Beginning with the line that contains "renunciar a tus pertenencias" and ending with the last line of the records, write out each line exactly and omit the pictures.

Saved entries
___

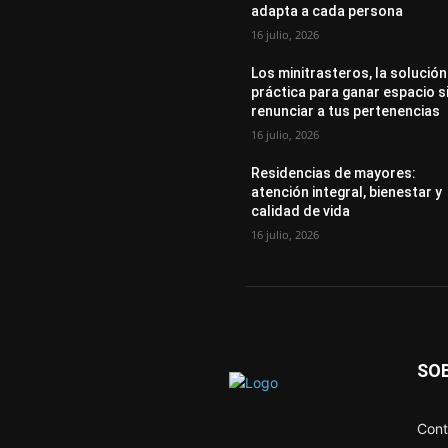
adapta a cada persona
16 julio, 2026
Los minitrasteros, la solución
práctica para ganar espacio s
renunciar a tus pertenencias
16 julio, 2026
Residencias de mayores:
atención integral, bienestar y
calidad de vida
16 julio, 2026
SO
Cont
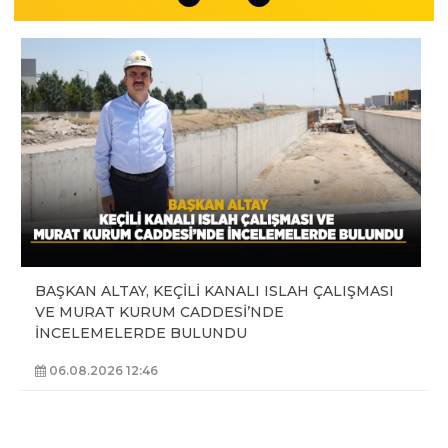
BAŞKAN ALTAY, KEÇİLİ KANALI ISLAH ÇALIŞMASI
VE MURAT KURUM CADDESİ’NDE
İNCELEMELERDE BULUNDU
06.08.2026 12:46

___

| Response below |
renunciar a tus pertenencias
16 julio, 2026
Residencias de mayores:
atención integral, bienestar y
calidad de vida
16 julio, 2026
SO
Cont
BAŞKAN ALTAY, KEÇİLİ KANALI ISLAH ÇALIŞMASI
VE MURAT KURUM CADDESİ’NDE
İNCELEMELERDE BULUNDU
06.08.2026 12:46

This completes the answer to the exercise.